Unos días después, Ismael García Villarejo publicaba una noticia sobre los esfuerzos del actual ministro de Justicia, Alberto Ruiz Gallardón, para lograr un gobierno de concentración una vez dada la puntilla a Rajoy, y algunos de nuestros lectores me hicieron llegar por diversos medios preguntas y comentarios sobre si me había convertido a la fe del que fuera alcalde de Madrid.

La respuesta es no y lamento volver a decepcionar a aquellos que no acaban de adivinar qué etiqueta ponerme. Del Gallardón de antes me gustaba su voluntad de marcar un perfil propio, independiente, pero no soportaba su falta de talle para concretarlo en algo tangible. Del actual, del ministro de Justicia, tengo una opinión manifiestamente mejorable, tanto que me costaría decirles, así, a bote pronto, algún acierto.
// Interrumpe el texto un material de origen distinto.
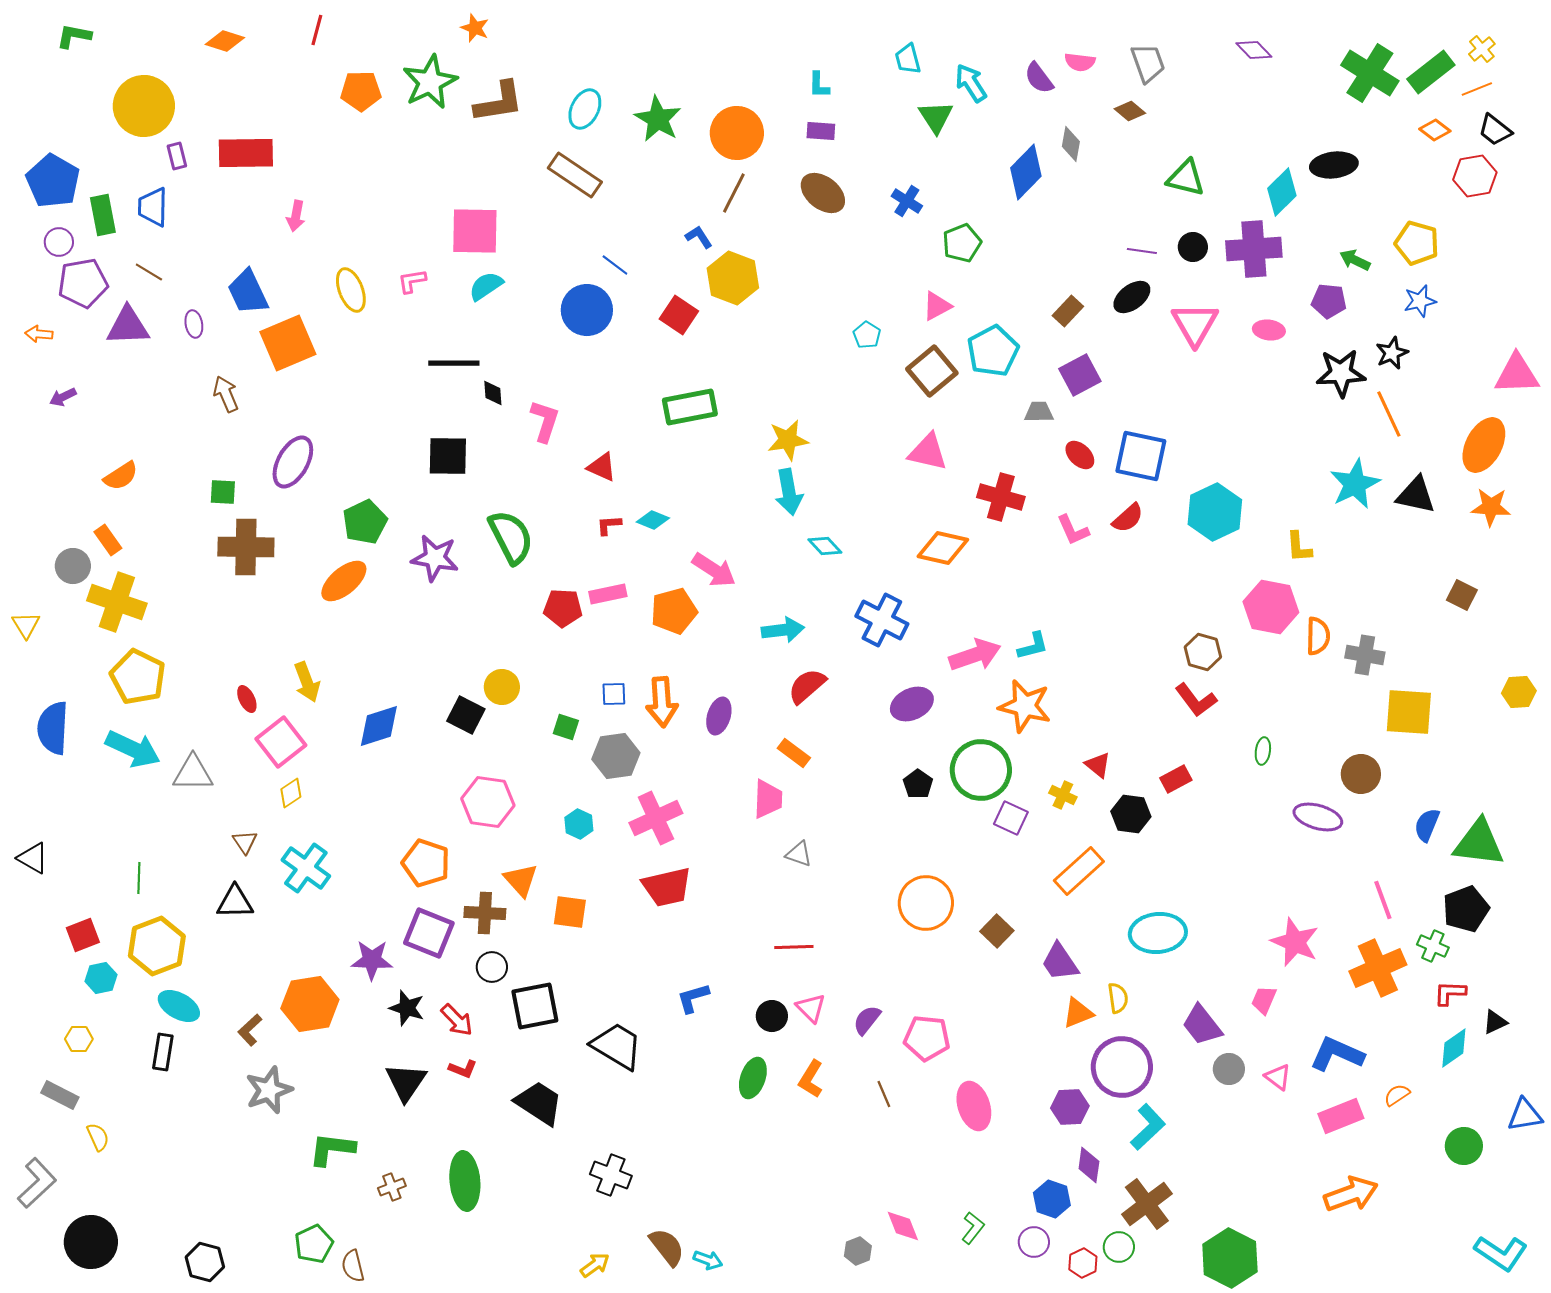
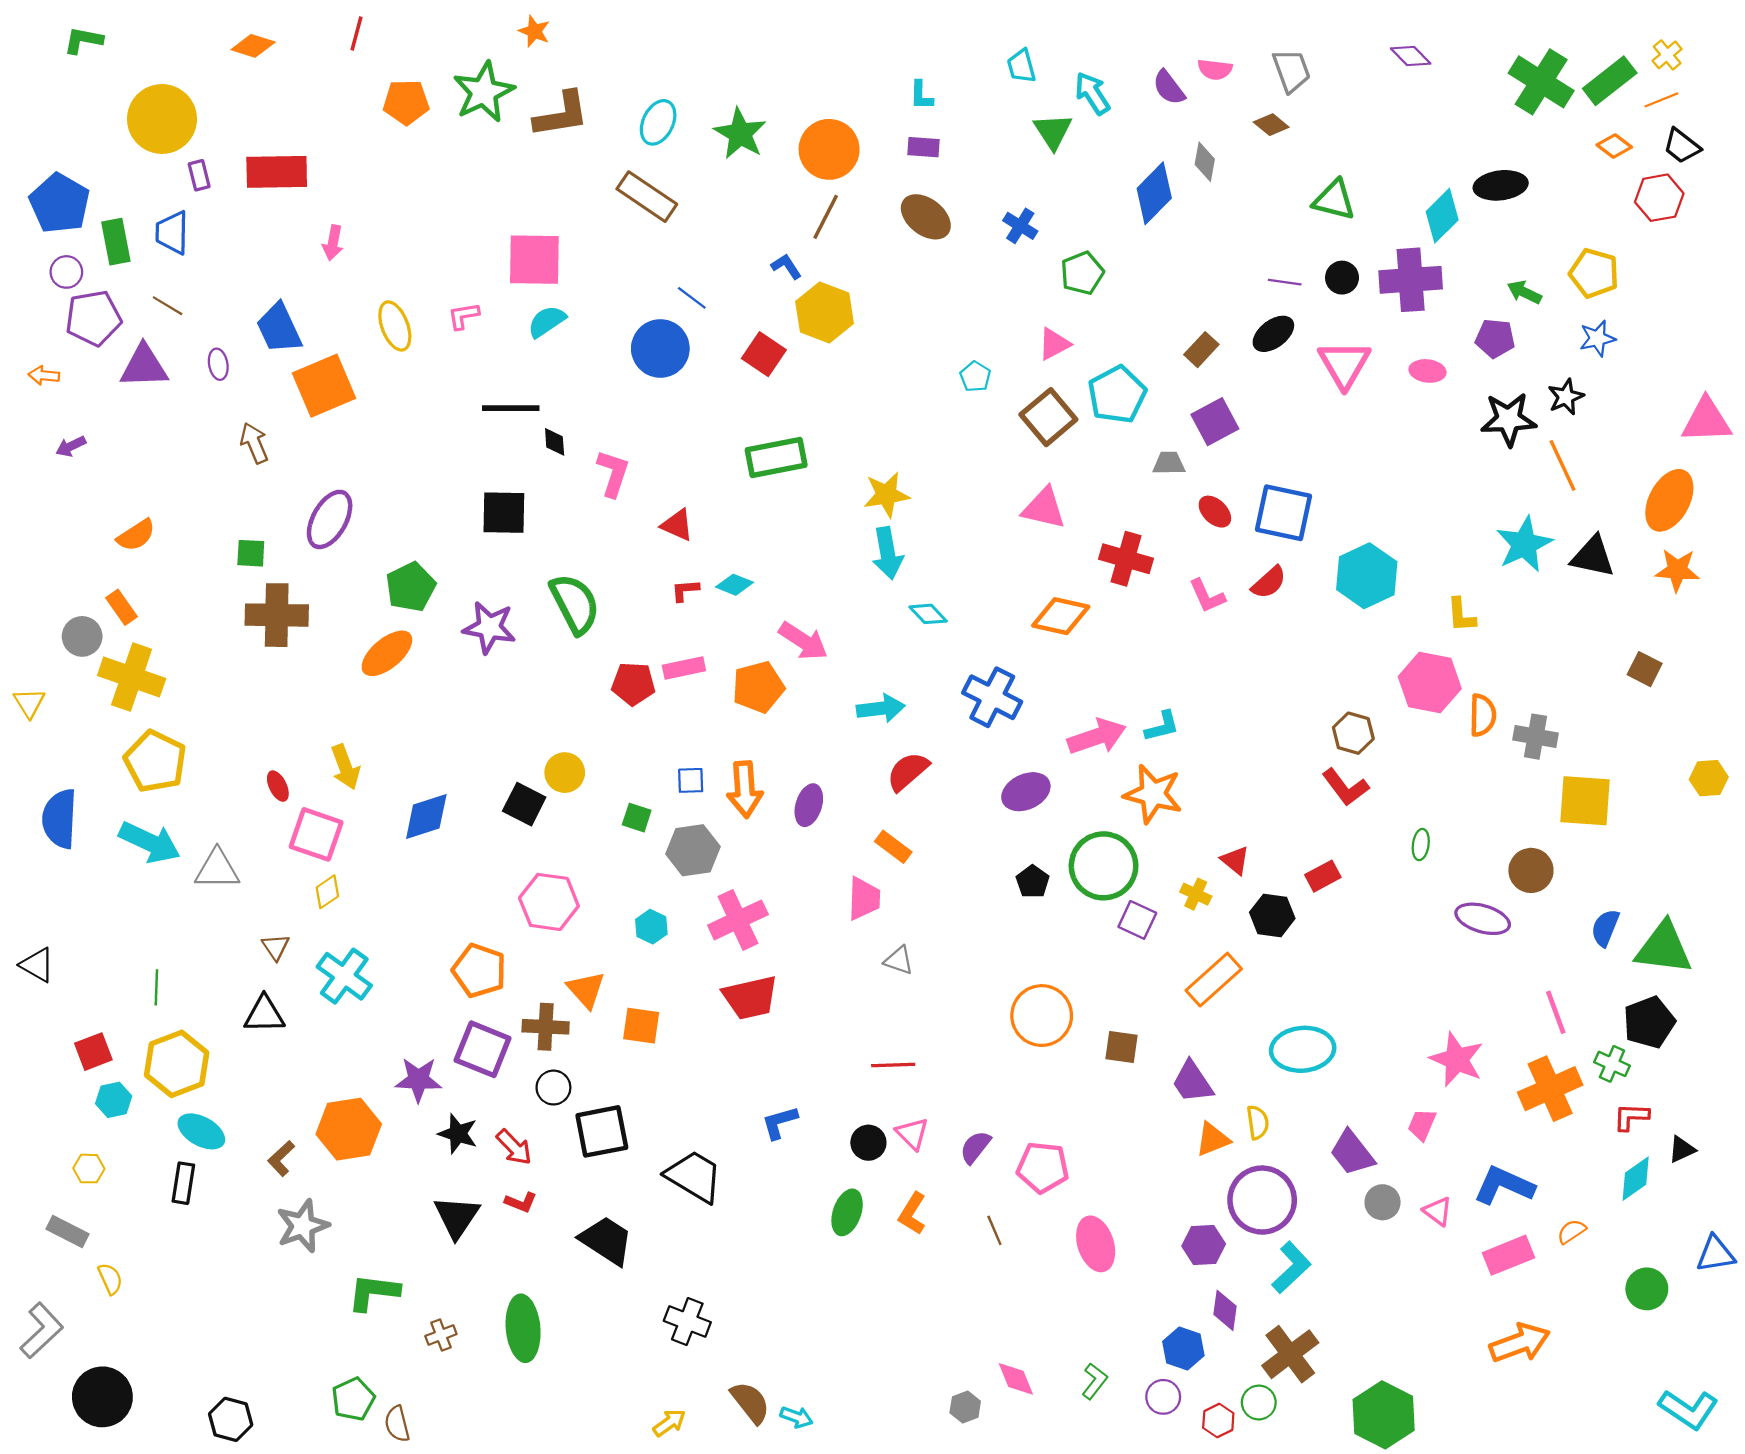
pink square: (281, 742) -> (316, 834), turned -33
brown square: (997, 931) -> (1122, 1047), turned -36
Pero volvamos a lo sustancial: la soledad del gobierno. Creo firmemente que las tareas que tiene por delante este país, el calado de las reformas que debe abordar, si queremos salir de esta crisis con un modelo económico y social más fuerte y sostenible y no con unos meros parches en nuestras cicatrices, son de una profundidad tal que superan con creces la capacidad en solitario de cualquiera de nuestras principales fuerzas políticas.
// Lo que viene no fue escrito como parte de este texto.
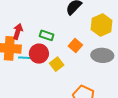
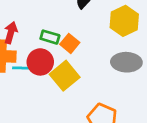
orange square: (75, 46) -> (70, 43), moved
yellow square: (57, 64) -> (65, 76), size x1.5

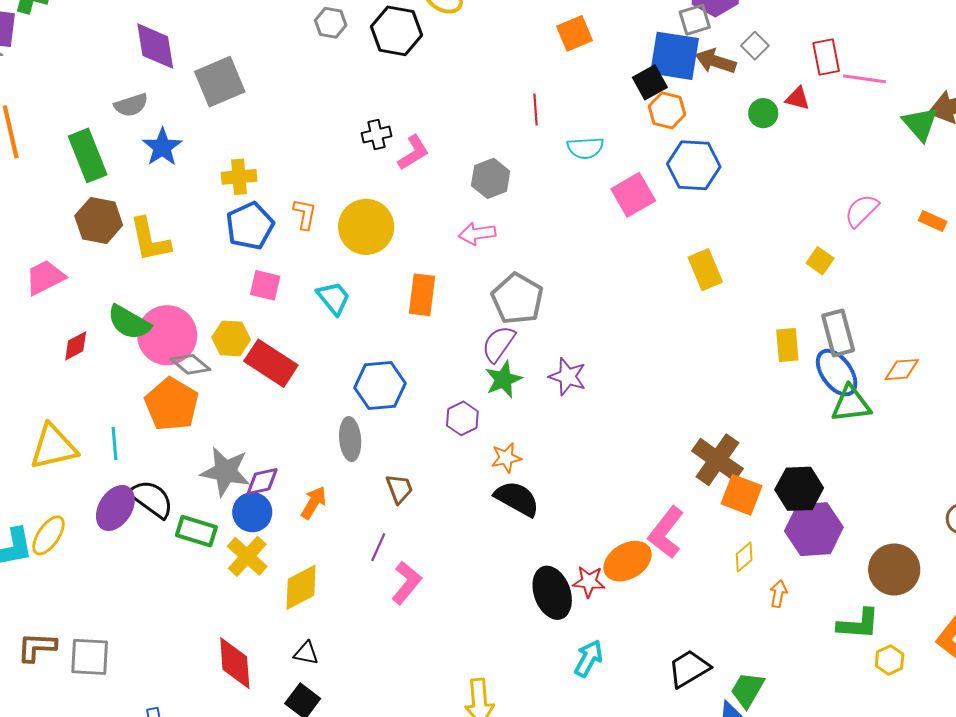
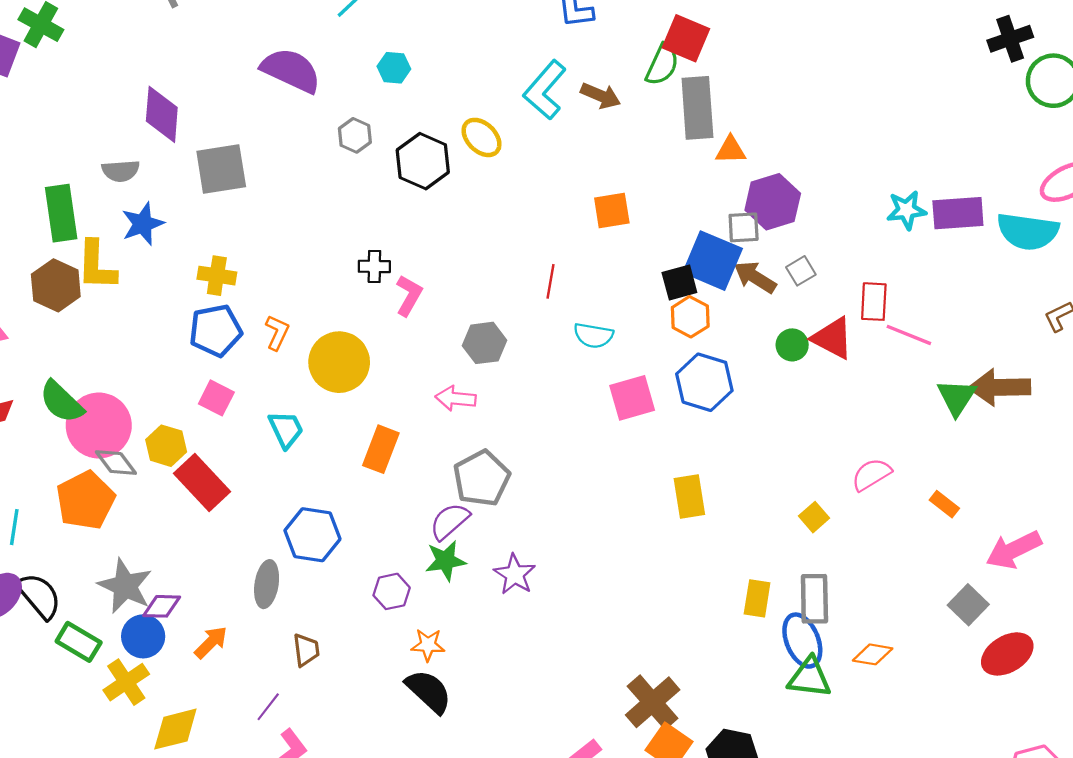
red triangle: (798, 98) -> (833, 338), size x1.6
pink L-shape: (413, 153) -> (409, 295), turned -42
yellow L-shape: (150, 240) -> (97, 265), moved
Cada una de ellas, y todas en conjunto, son demasiado débiles aunque aparentemente estén apoyadas en una sólida mayoría absoluta parlamentaria, caso del PP, o en una mayoría absoluta ideológica, caso del nacionalismo gobernante de CiU. Débiles los gobiernos y, por supuesto, débil la oposición, desde el PSOE hasta otras fuerzas menores.
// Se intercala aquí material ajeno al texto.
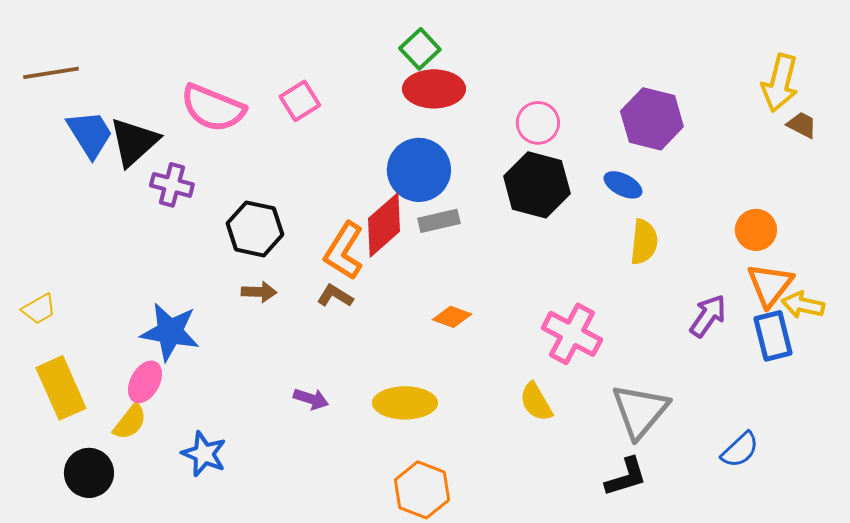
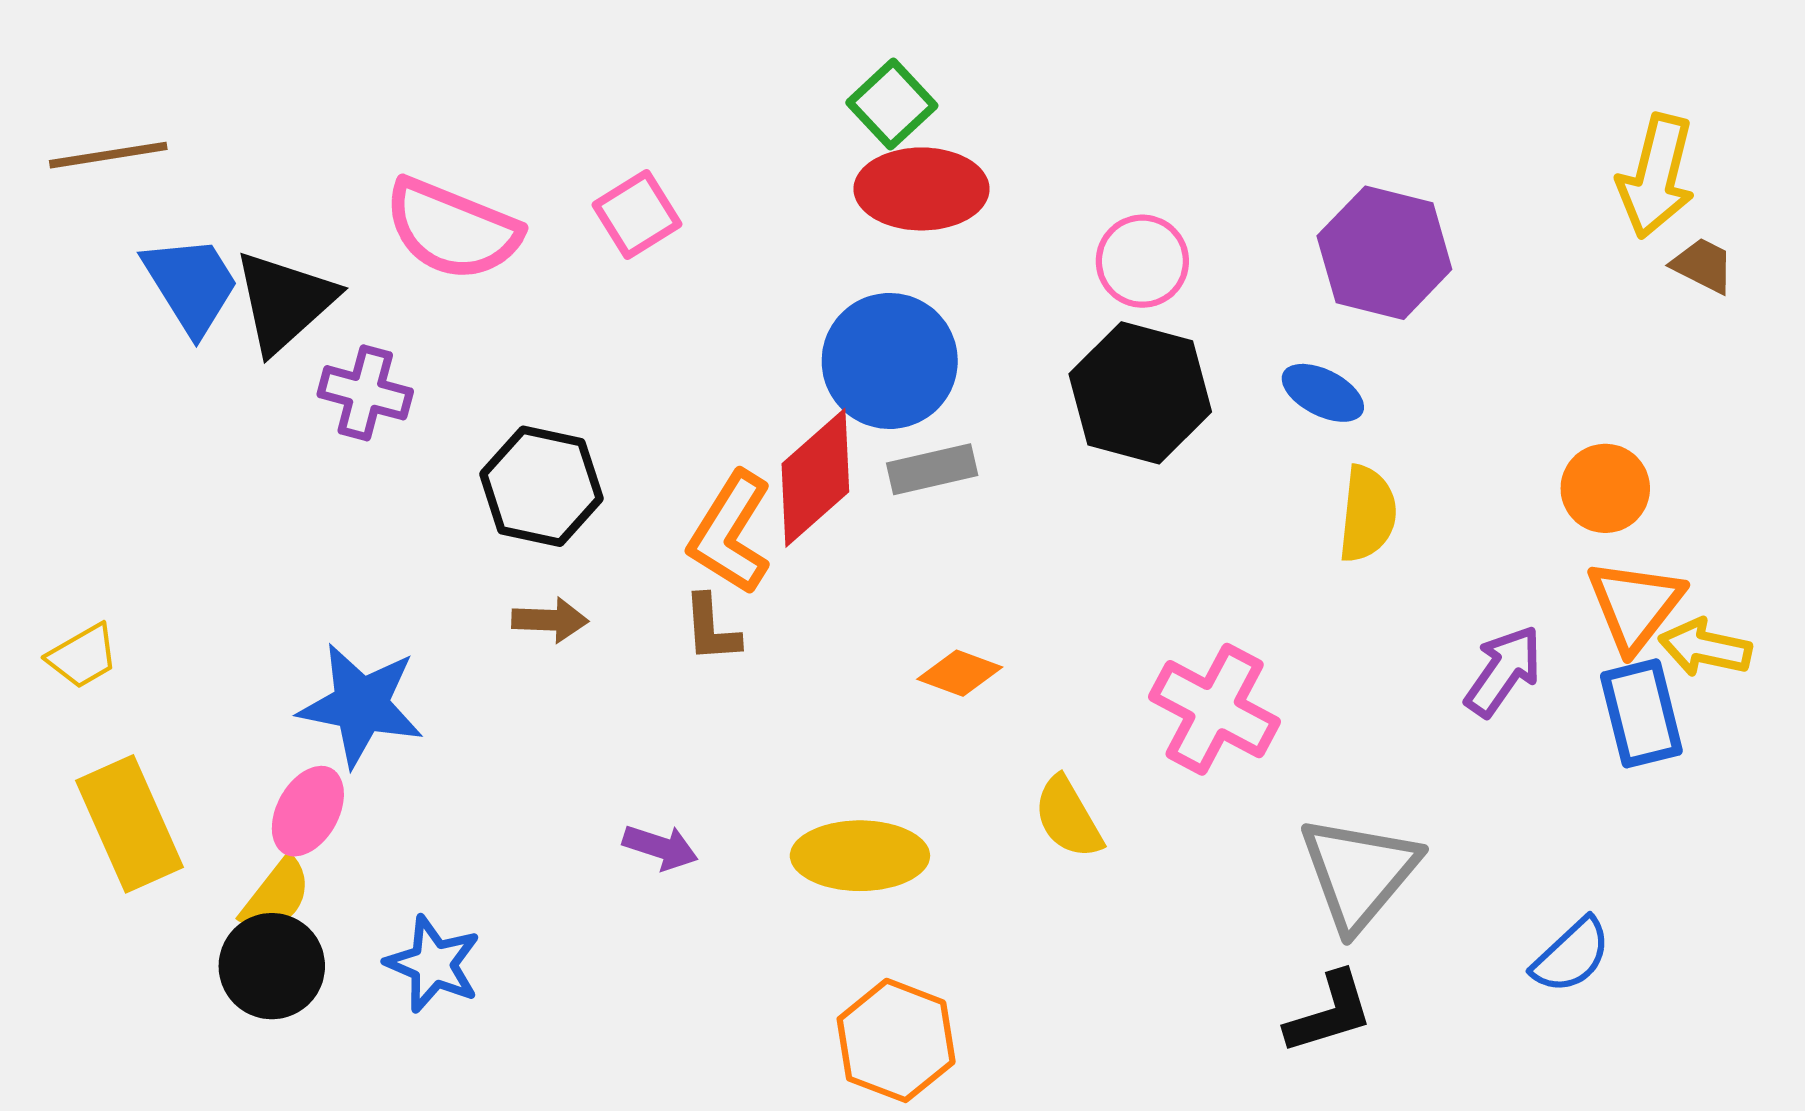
brown L-shape: (335, 296) -> (711, 629), turned -126
yellow semicircle: (536, 402) -> (1068, 818), moved
black circle: (89, 473) -> (272, 966), moved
Débiles, ¿por qué? Pues porque así lo reflejan claramente las sucesivas encuestas que vienen publicando los diferentes institutos de opinión, con el CIS a la cabeza. Líderes débiles, de hecho no hay ninguno que supere el cuatro (¡sobre 10!); es decir, lidercillos que no llegan ni a un suspenso decente. Débiles las fuerzas políticas, cuya credibilidad ante sus conciudadanos cae continua y peligrosamente.

Es urgente, pues, que dirigentes políticos, empresariales e intelectuales asuman que no hay siglas que puedan en solitario conducir la reconstrucción del país. ¿Es este convencimiento un apoyo a un gobierno de concentración? No necesariamente. Les aseguro que la fórmula es lo que menos me preocupa. Pongan ustedes, si así lo desean, en lugar de gobierno de concentración, pactos de La Moncloa II, o acuerdo nacional, o como prefieran. El nombre no debe hacer la cosa. Lo importante es compartir el diagnóstico –gravedad de la situación y debilidad de cada uno para encararla– y que aparezca el coraje para ponerle hilo a la aguja.

Sólo a partir de ese esfuerzo unitario, esperaría que surgiera la fuerza necesaria para un diseño más a fondo de las reformas necesarias y su ejecución. Me refiero, por ejemplo y en primer lugar, a una profunda reforma política que vaya más allá de reducir un 30% los concejales y pasar de 75 a 60 el número de diputados gallegos, a una reforma que introduzca competencia en el seno de los partidos políticos, que libere a la sociedad de la partitocracia actual y que establezca mecanismos que garanticen la independencia de los diferentes poderes que conforman el Estado; me refiero, por ejemplo, a reformas de la función pública que primen –otra vez la palabra- la independencia y productividad de los servidores públicos y no a quitarles en cada crisis una paga, una parte de su salario o unos complementos…

Reformas profundas, nacidas de un convencimiento compartido e implementadas con la autoridad que da la unidad, que seguramente acabarían incidiendo en comportamientos sociales y pondrían las bases de una cultura ciudadana diferente. Ojalá sea así.